Karen walked on without answering. She had no intention of doing any such thing. No matter how unnerving another encounter might prove to be. Better to keep silent than to endure Leena Rebani’s dismissive disbelief, or another grilling by Mark Hallam. She was probably blowing things out of proportion, anyway, and she certainly didn’t want to lose this job to her overactive imagination.
Because that would mean being cast out of Alex Wythe’s orbit, and she wasn’t ready for that unhappy day. Not yet.
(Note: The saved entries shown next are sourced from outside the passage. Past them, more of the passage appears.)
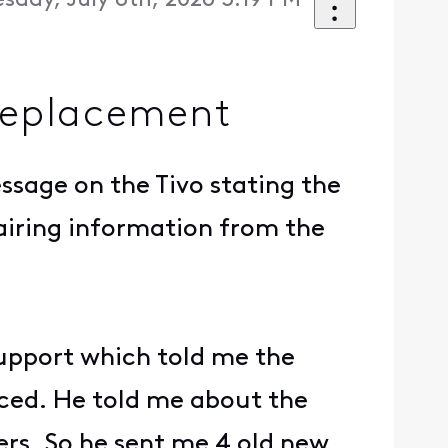
day, July 8th, 2026 3:19 PM
replacement
ssage on the Tivo stating the
airing information from the
support which told me the
aced. He told me about the
ers. So he sent me 4 old new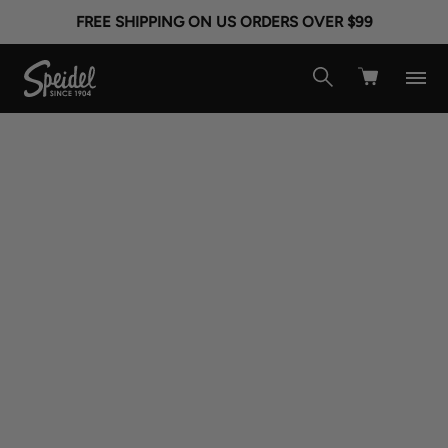
FREE SHIPPING ON US ORDERS OVER $99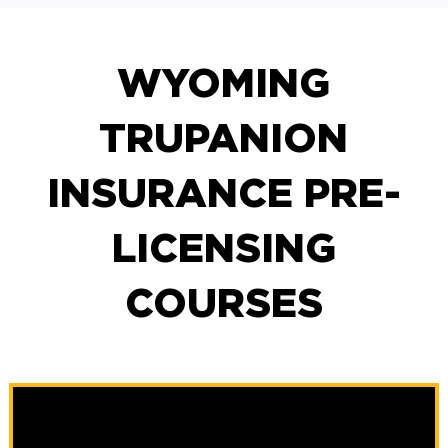
WYOMING
TRUPANION
INSURANCE PRE-
LICENSING
COURSES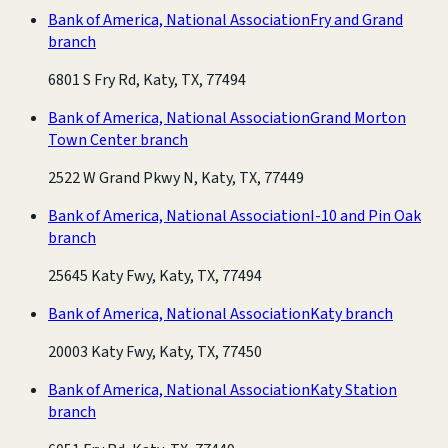
Bank of America, National Association
Fry and Grand
branch
6801 S Fry Rd, Katy, TX, 77494
Bank of America, National Association
Grand Morton
Town Center branch
2522 W Grand Pkwy N, Katy, TX, 77449
Bank of America, National Association
I-10 and Pin Oak
branch
25645 Katy Fwy, Katy, TX, 77494
Bank of America, National Association
Katy branch
20003 Katy Fwy, Katy, TX, 77450
Bank of America, National Association
Katy Station
branch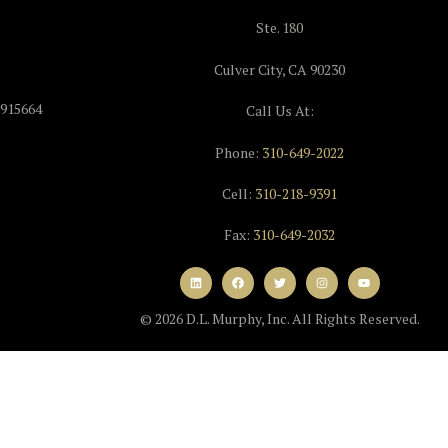
Ste. 180
Culver City, CA 90230
915664
Call Us At:
Phone:
310-649-2022
Cell:
310-218-9391
Fax:
310-649-2032
© 2026 D.L. Murphy, Inc. All Rights Reserved.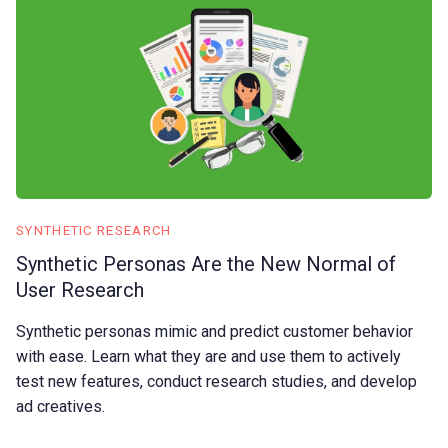
SYNTHETIC RESEARCH
Synthetic Personas Are the New Normal of
User Research
Synthetic personas mimic and predict customer behavior
with ease. Learn what they are and use them to actively
test new features, conduct research studies, and develop
ad creatives.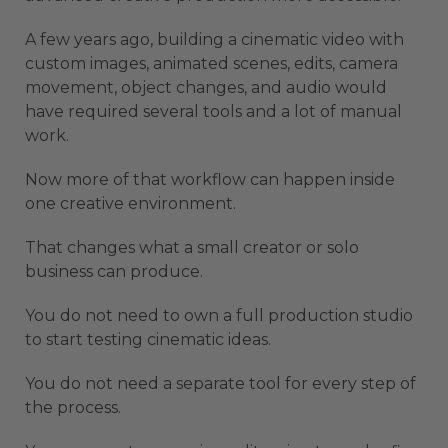
A few years ago, building a cinematic video with
custom images, animated scenes, edits, camera
movement, object changes, and audio would
have required several tools and a lot of manual
work.
Now more of that workflow can happen inside
one creative environment.
That changes what a small creator or solo
business can produce.
You do not need to own a full production studio
to start testing cinematic ideas.
You do not need a separate tool for every step of
the process.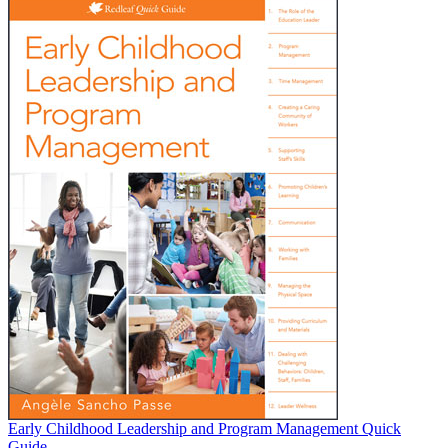
Early Childhood Leadership and Program Management Quick
Guide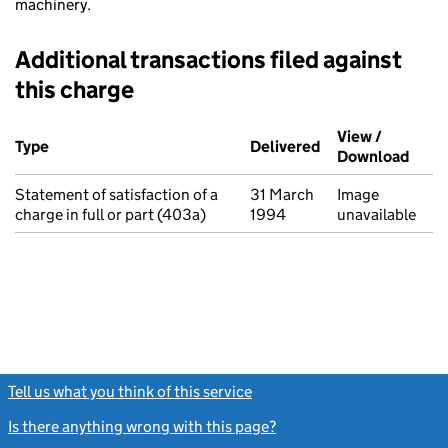
machinery.
Additional transactions filed against
this charge
Additional transactions filed against this charge (PDF links op
View /
Type
(of transaction)
Delivered
(to Companies Ho
Download
(PDF 
Statement of satisfaction of a
31 March
Image
charge in full or part (403a)
1994
unavailable
Tell us what you think of this service
(link opens a new window)
Is there anything wrong with this page?
(link opens a new windo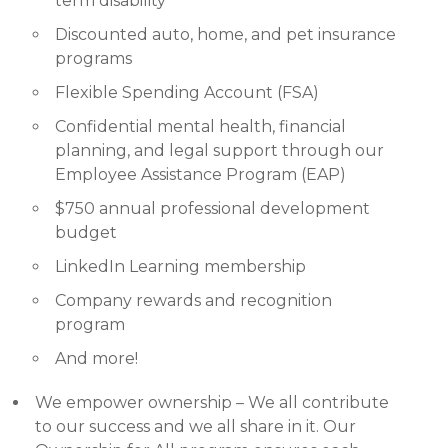
term disability
Discounted auto, home, and pet insurance
programs
Flexible Spending Account (FSA)
Confidential mental health, financial
planning, and legal support through our
Employee Assistance Program (EAP)
$750 annual professional development
budget
LinkedIn Learning membership
Company rewards and recognition
program
And more!
We empower ownership – We all contribute
to our success and we all share in it. Our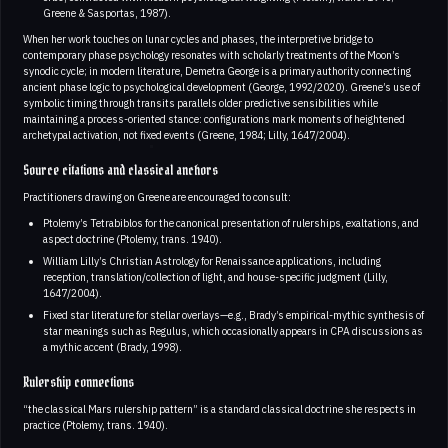
Greene & Sasportas, 1987).
When her work touches on lunar cycles and phases, the interpretive bridge to
contemporary phase psychology resonates with scholarly treatments of the Moon’s
synodic cycle; in modern literature, Demetra George is a primary authority connecting
ancient phase logic to psychological development (George, 1992/2020). Greene’s use of
symbolic timing through transits parallels older predictive sensibilities while
maintaining a process-oriented stance: configurations mark moments of heightened
archetypal activation, not fixed events (Greene, 1984; Lilly, 1647/2004).
Source citations and classical anchors
Practitioners drawing on Greene are encouraged to consult:
Ptolemy’s Tetrabiblos for the canonical presentation of rulerships, exaltations, and
aspect doctrine (Ptolemy, trans. 1940).
William Lilly’s Christian Astrology for Renaissance applications, including
reception, translation/collection of light, and house-specific judgment (Lilly,
1647/2004).
Fixed star literature for stellar overlays—e.g., Brady’s empirical-mythic synthesis of
star meanings such as Regulus, which occasionally appears in CPA discussions as
a mythic accent (Brady, 1998).
Rulership connections
“the classical Mars rulership pattern” is a standard classical doctrine she respects in
practice (Ptolemy, trans. 1940).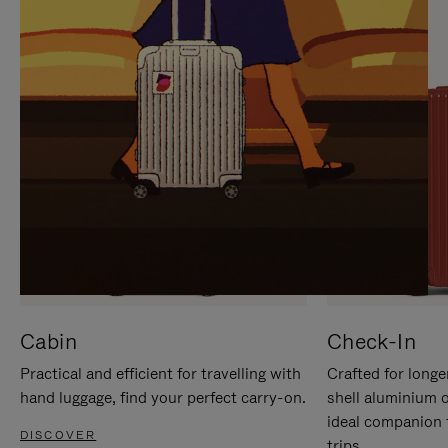
IT
IT
Cabin
Check-In
Practical and efficient for travelling with
Crafted for longe
hand luggage, find your perfect carry-on.
shell aluminium 
ideal companion 
DISCOVER
trips.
Not just yet.
Dream Journal, June 29th:
I was seated at one of many long tables in a large, open room. It was a utilitarian space, like a factory floor. Every seat at each of the tables was filled with individuals of various ages, races, and ethnicities. There was a tiny computer on the table in front of me. I’d never seen such a small computer before. Next to the computer was a variety of unusual objects, and I instinctively understood these objects were used to access and manipulate the data on the computer.